Given records below:
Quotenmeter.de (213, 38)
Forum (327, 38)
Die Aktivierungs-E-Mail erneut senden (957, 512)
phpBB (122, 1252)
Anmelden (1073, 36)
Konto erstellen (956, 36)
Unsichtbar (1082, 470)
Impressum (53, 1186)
End of Given records.
• Exercise prompt
Would you print all of the entries exactly as they stand?

• Expected answer
Quotenmeter.de (213, 38)
Forum (327, 38)
Die Aktivierungs-E-Mail erneut senden (957, 512)
phpBB (122, 1252)
Anmelden (1073, 36)
Konto erstellen (956, 36)
Unsichtbar (1082, 470)
Impressum (53, 1186)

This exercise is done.